Getting Started with Agentic AI the Smart Way: Control over Budget and ROI

Low-code

The next step in intelligent automation

Contribution by Melvin Kaats, Lead Business Consultancy at LINKIT

Every organisation wants to work faster, make better decisions, and reduce costs. Yet many processes remain stuck in repetitive manual work, such as validations, checks, and reporting. Agentic AI enables organisations to delegate these tasks to digital colleagues that operate independently, from retrievingdata to performing analyses and documenting outcomes.

According to recent market data, 47 per cent of organisations already use agentic AI within their workflows, and 62 per cent of executives expect to double their ROI within a year. Organisations that start smart quickly discover where automation delivers value and where human expertise remains essential.

What is an execution?

Each time an agent performs a task, this is called an execution.

Examples include:

  • Performing a validation on data fields
  • Merging data from multiple systems
  • Generating or updating a report

An agent may use a tool within an agentic AI environment, such as the OutSystems AI Workbench. A tool enables the agent to perform a specific action, such as retrieving data, performing calculations, or updating a database.

Example:
Suppose an agent automatically verifies customer information in a CRM database. It retrieves customer numbers, addresses, and contact details, compares them with the latest data, and updates records where necessary. The entire process, from retrieving data through the tool, executing the validation, and updating the records, counts as one execution.

Each execution consumes computing power, memory, and data access. In agentic low-code environments such as the OutSystems AI Workbench, this becomes fully transparent. You can see what an agent does, how often it operates, and what that means in terms of budget and value creation.

One agent, one task, one execution

A simple rule maintains clarity: one agent performs one task. Each time it runs, it counts as one execution, including all internal steps such as data retrieval, intermediate processing, and returning results.

This makes budgeting transparent and prevents hidden costs.

Example:
A service manager uses an agent to assess incoming support tickets for urgency. The agent retrieves context, compares historical cases, and assigns a priority level in the system.

Result:

  • Reduced waiting time for customers and users
  • Less manual triage work
  • Direct insight into usage, for example, 100 tickets assessed equals 100 executions

Transparent automation

By measuring executions, organisations gain transparent automation.
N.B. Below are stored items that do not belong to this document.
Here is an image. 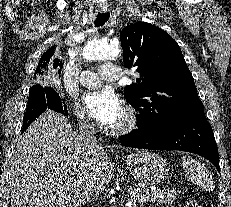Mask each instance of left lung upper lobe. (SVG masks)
<instances>
[{"label":"left lung upper lobe","mask_w":231,"mask_h":207,"mask_svg":"<svg viewBox=\"0 0 231 207\" xmlns=\"http://www.w3.org/2000/svg\"><path fill=\"white\" fill-rule=\"evenodd\" d=\"M126 67H136L137 84L124 97L140 115L139 129L161 130L176 119L204 112L191 72L176 41L162 29L136 22L120 33Z\"/></svg>","instance_id":"5c2ea615"}]
</instances>
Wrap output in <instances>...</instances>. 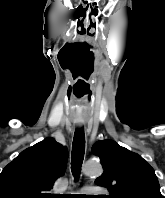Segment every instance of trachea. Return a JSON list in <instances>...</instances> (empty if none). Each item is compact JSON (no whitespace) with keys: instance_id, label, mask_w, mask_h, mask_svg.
<instances>
[{"instance_id":"1","label":"trachea","mask_w":165,"mask_h":198,"mask_svg":"<svg viewBox=\"0 0 165 198\" xmlns=\"http://www.w3.org/2000/svg\"><path fill=\"white\" fill-rule=\"evenodd\" d=\"M85 153V134L84 129H77L74 133L73 144H72V153H71V170L72 174L75 177V180L78 179L81 166L84 159Z\"/></svg>"}]
</instances>
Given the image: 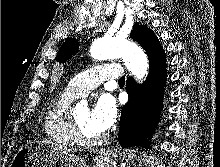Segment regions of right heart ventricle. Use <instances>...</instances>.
I'll return each mask as SVG.
<instances>
[{
  "label": "right heart ventricle",
  "mask_w": 220,
  "mask_h": 167,
  "mask_svg": "<svg viewBox=\"0 0 220 167\" xmlns=\"http://www.w3.org/2000/svg\"><path fill=\"white\" fill-rule=\"evenodd\" d=\"M76 94L66 89L54 96L48 104L43 124L47 138L62 146H72L74 142L69 131V112Z\"/></svg>",
  "instance_id": "1"
}]
</instances>
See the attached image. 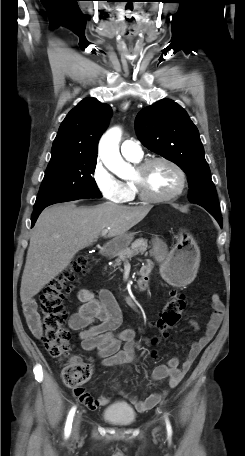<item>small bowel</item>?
<instances>
[{
  "label": "small bowel",
  "instance_id": "c3829d8e",
  "mask_svg": "<svg viewBox=\"0 0 245 456\" xmlns=\"http://www.w3.org/2000/svg\"><path fill=\"white\" fill-rule=\"evenodd\" d=\"M152 265L149 263L142 269V277L146 278L151 272ZM81 305L70 317L69 326L79 331V340L83 349L96 351L102 359V365L109 367L114 365L127 366L135 359L136 331L128 328L117 331L122 322L121 310L112 295L107 289H102L97 295L89 289H80L77 294ZM213 312L207 323L204 334L197 340L191 342L187 358L180 366L177 357L171 358L166 365H158L153 369L152 377L155 381L167 378L170 388H175L181 382L192 364L211 341L217 332L224 314V304L216 293L211 295ZM24 316L31 332L36 337H41L42 329L37 305L34 300L24 304ZM195 330L199 327L195 321H191ZM116 391L127 397L131 404L140 411L154 407L166 395L167 391H156L146 399L141 400L137 396L123 391L119 384L115 385ZM75 396L89 409H97L107 405L111 401L110 395H101L93 398L84 388L74 389Z\"/></svg>",
  "mask_w": 245,
  "mask_h": 456
}]
</instances>
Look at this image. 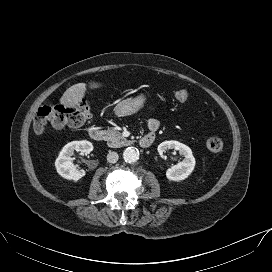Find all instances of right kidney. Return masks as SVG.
<instances>
[{"mask_svg": "<svg viewBox=\"0 0 272 272\" xmlns=\"http://www.w3.org/2000/svg\"><path fill=\"white\" fill-rule=\"evenodd\" d=\"M75 150L88 154L93 150V145L86 140L72 141L66 144L55 161V167L58 174L63 178L78 181L85 176V171L83 169H77L72 163L71 156Z\"/></svg>", "mask_w": 272, "mask_h": 272, "instance_id": "obj_1", "label": "right kidney"}]
</instances>
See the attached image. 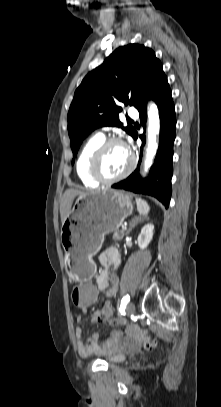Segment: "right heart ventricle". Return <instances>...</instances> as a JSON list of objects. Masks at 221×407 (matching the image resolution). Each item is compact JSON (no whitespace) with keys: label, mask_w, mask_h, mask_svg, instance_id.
Wrapping results in <instances>:
<instances>
[{"label":"right heart ventricle","mask_w":221,"mask_h":407,"mask_svg":"<svg viewBox=\"0 0 221 407\" xmlns=\"http://www.w3.org/2000/svg\"><path fill=\"white\" fill-rule=\"evenodd\" d=\"M104 141L102 134H96L90 137L82 146L77 160L76 173L80 182L86 187H97L99 185L89 174V160L95 149Z\"/></svg>","instance_id":"right-heart-ventricle-1"}]
</instances>
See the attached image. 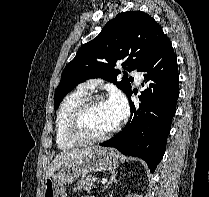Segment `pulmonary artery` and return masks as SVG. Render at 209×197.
<instances>
[{
    "mask_svg": "<svg viewBox=\"0 0 209 197\" xmlns=\"http://www.w3.org/2000/svg\"><path fill=\"white\" fill-rule=\"evenodd\" d=\"M132 76L135 78V82L137 85L140 84L141 81V73L138 69H133L131 71ZM98 85V80H90L82 85L83 88L88 90H93Z\"/></svg>",
    "mask_w": 209,
    "mask_h": 197,
    "instance_id": "e3ab8cb5",
    "label": "pulmonary artery"
}]
</instances>
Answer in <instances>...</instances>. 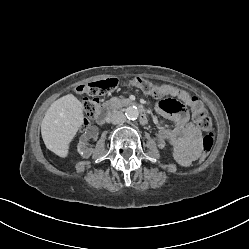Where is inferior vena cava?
<instances>
[{"mask_svg": "<svg viewBox=\"0 0 249 249\" xmlns=\"http://www.w3.org/2000/svg\"><path fill=\"white\" fill-rule=\"evenodd\" d=\"M126 121V117L122 111H115L111 115V122L113 124H122Z\"/></svg>", "mask_w": 249, "mask_h": 249, "instance_id": "1", "label": "inferior vena cava"}]
</instances>
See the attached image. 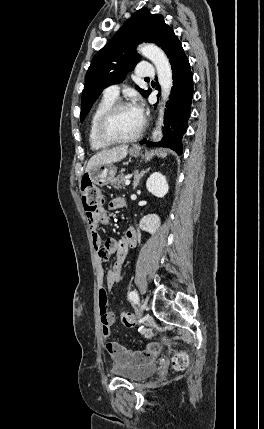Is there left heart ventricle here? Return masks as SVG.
<instances>
[{
	"label": "left heart ventricle",
	"mask_w": 264,
	"mask_h": 429,
	"mask_svg": "<svg viewBox=\"0 0 264 429\" xmlns=\"http://www.w3.org/2000/svg\"><path fill=\"white\" fill-rule=\"evenodd\" d=\"M141 121L133 107L120 109L109 120L107 133L115 138L129 137L139 129Z\"/></svg>",
	"instance_id": "obj_1"
}]
</instances>
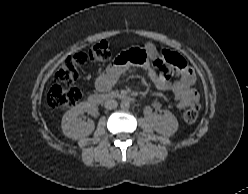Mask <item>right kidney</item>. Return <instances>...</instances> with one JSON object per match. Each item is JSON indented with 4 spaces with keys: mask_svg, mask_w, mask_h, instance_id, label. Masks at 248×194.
<instances>
[{
    "mask_svg": "<svg viewBox=\"0 0 248 194\" xmlns=\"http://www.w3.org/2000/svg\"><path fill=\"white\" fill-rule=\"evenodd\" d=\"M88 112L95 116L98 114V107L88 102H82L68 110L61 122L63 134L75 140L90 135L95 128L92 120L83 121L78 118L80 114Z\"/></svg>",
    "mask_w": 248,
    "mask_h": 194,
    "instance_id": "1",
    "label": "right kidney"
}]
</instances>
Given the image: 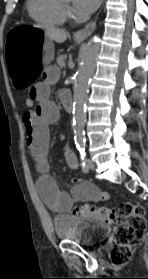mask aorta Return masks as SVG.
Returning <instances> with one entry per match:
<instances>
[{
    "mask_svg": "<svg viewBox=\"0 0 148 279\" xmlns=\"http://www.w3.org/2000/svg\"><path fill=\"white\" fill-rule=\"evenodd\" d=\"M99 51V38H91L82 52L81 63L76 73L73 94V126L75 141L78 145H83L84 143L83 126L86 121L85 106L89 82L95 72Z\"/></svg>",
    "mask_w": 148,
    "mask_h": 279,
    "instance_id": "obj_1",
    "label": "aorta"
}]
</instances>
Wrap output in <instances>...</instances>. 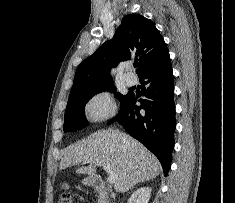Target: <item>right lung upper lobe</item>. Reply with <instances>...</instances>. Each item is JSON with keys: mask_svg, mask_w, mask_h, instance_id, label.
Segmentation results:
<instances>
[{"mask_svg": "<svg viewBox=\"0 0 235 203\" xmlns=\"http://www.w3.org/2000/svg\"><path fill=\"white\" fill-rule=\"evenodd\" d=\"M131 57H139V77L147 69L170 58L167 45L155 24L139 14L125 16L113 38L78 66L70 94L112 81L110 68Z\"/></svg>", "mask_w": 235, "mask_h": 203, "instance_id": "obj_1", "label": "right lung upper lobe"}]
</instances>
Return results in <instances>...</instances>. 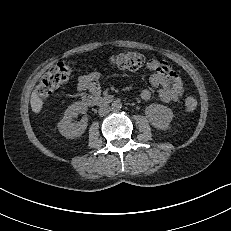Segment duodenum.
I'll return each mask as SVG.
<instances>
[{
    "mask_svg": "<svg viewBox=\"0 0 231 231\" xmlns=\"http://www.w3.org/2000/svg\"><path fill=\"white\" fill-rule=\"evenodd\" d=\"M114 100V97L112 95H106L103 97L95 96L91 94H85L82 97V101L87 106H103L108 105Z\"/></svg>",
    "mask_w": 231,
    "mask_h": 231,
    "instance_id": "1",
    "label": "duodenum"
}]
</instances>
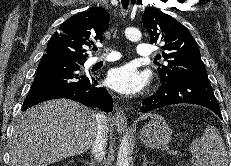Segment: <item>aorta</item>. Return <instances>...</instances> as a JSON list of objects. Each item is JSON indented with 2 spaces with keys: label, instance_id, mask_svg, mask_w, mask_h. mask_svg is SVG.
<instances>
[{
  "label": "aorta",
  "instance_id": "1",
  "mask_svg": "<svg viewBox=\"0 0 231 166\" xmlns=\"http://www.w3.org/2000/svg\"><path fill=\"white\" fill-rule=\"evenodd\" d=\"M125 36L132 42L139 41L142 37L137 28L128 27L125 29ZM130 144L128 136H123L119 145L116 166H129Z\"/></svg>",
  "mask_w": 231,
  "mask_h": 166
}]
</instances>
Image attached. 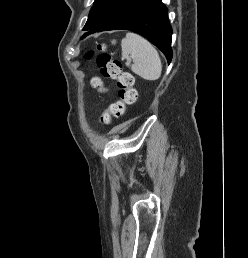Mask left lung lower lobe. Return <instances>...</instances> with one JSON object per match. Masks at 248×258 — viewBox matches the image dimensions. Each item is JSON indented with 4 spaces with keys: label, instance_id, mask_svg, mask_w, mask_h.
<instances>
[{
    "label": "left lung lower lobe",
    "instance_id": "obj_1",
    "mask_svg": "<svg viewBox=\"0 0 248 258\" xmlns=\"http://www.w3.org/2000/svg\"><path fill=\"white\" fill-rule=\"evenodd\" d=\"M167 12L161 0H128L113 15L89 30L81 38L100 31L130 30L144 36L157 46L170 63L172 27Z\"/></svg>",
    "mask_w": 248,
    "mask_h": 258
}]
</instances>
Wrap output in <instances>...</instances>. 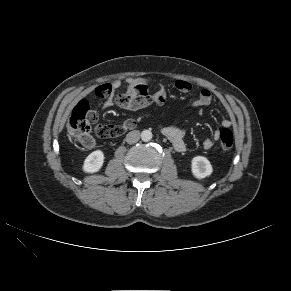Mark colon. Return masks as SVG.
Instances as JSON below:
<instances>
[{"mask_svg": "<svg viewBox=\"0 0 291 291\" xmlns=\"http://www.w3.org/2000/svg\"><path fill=\"white\" fill-rule=\"evenodd\" d=\"M97 97H103L101 89L95 91ZM97 121V114L89 106L86 100H82L74 107L67 123L68 136L84 146H91L93 139L91 136V126ZM133 119H127L119 125H99L95 128V133L100 138H112L123 134L125 131L135 126ZM219 144L223 151H228L233 147L234 137L230 129L224 128L219 134Z\"/></svg>", "mask_w": 291, "mask_h": 291, "instance_id": "1", "label": "colon"}]
</instances>
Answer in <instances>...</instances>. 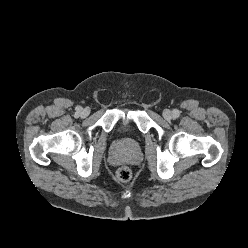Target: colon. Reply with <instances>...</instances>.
<instances>
[{"label":"colon","mask_w":248,"mask_h":248,"mask_svg":"<svg viewBox=\"0 0 248 248\" xmlns=\"http://www.w3.org/2000/svg\"><path fill=\"white\" fill-rule=\"evenodd\" d=\"M132 177V171L129 167H120L116 172V178L120 182H128Z\"/></svg>","instance_id":"colon-1"}]
</instances>
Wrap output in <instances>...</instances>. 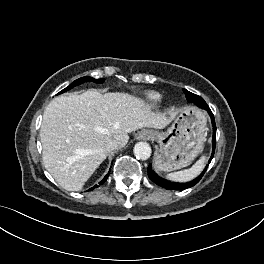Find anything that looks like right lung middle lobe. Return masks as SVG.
I'll return each mask as SVG.
<instances>
[{"label":"right lung middle lobe","mask_w":264,"mask_h":264,"mask_svg":"<svg viewBox=\"0 0 264 264\" xmlns=\"http://www.w3.org/2000/svg\"><path fill=\"white\" fill-rule=\"evenodd\" d=\"M105 80L104 79H94L92 77H82V78H79L77 80H75L73 83H71L68 87H66L65 89H63L62 91H60L58 94H61L65 91H68L70 90L71 88L77 86V85H80L84 82H94V83H103Z\"/></svg>","instance_id":"right-lung-middle-lobe-1"}]
</instances>
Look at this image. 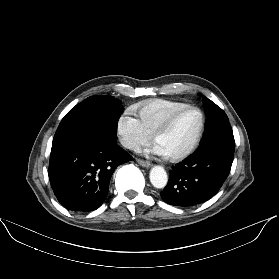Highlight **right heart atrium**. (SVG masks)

You know exactly where resources are allocated and how that relates to the value delivered by an agent.

This provides:

  • Insight into return per task
  • Clear visibility into capacity
  • Predictable cost development

Start small and learn fast.

Successful organisations do not begin with large-scale programs. They start with a focused use case. One clearly defined task, such as validating forms, consolidating reports, or detecting anomalies.

Thanks to the speed of low-code environments, such an agent can be operational within days. Results follow quickly:

  • How much manual work is replaced
  • How much time and how many errors are reduced
  • What the actual execution costs are

These insights form the foundation for further scaling. What delivers value is expanded. What is not adjusted? Automation grows in a controlled and profitable way.

Real-world examples such as Axos Bank and Thermo Fisher Scientific show that organisations significantly improve operational efficiency and reduce human workload by automating repetitive tasks with the Agent Workbench.

Why this matters now

Agentic AI is mature, secure, and increasingly accessible. Low-code agentic environments such as the AI Workbench in OutSystems combine governance, monitoring, orchestration, and integration within one platform.

Organisations that start now with small and measurable steps build a sustainable competitive advantage. From day one, they gain insight into costs, value, and scalability.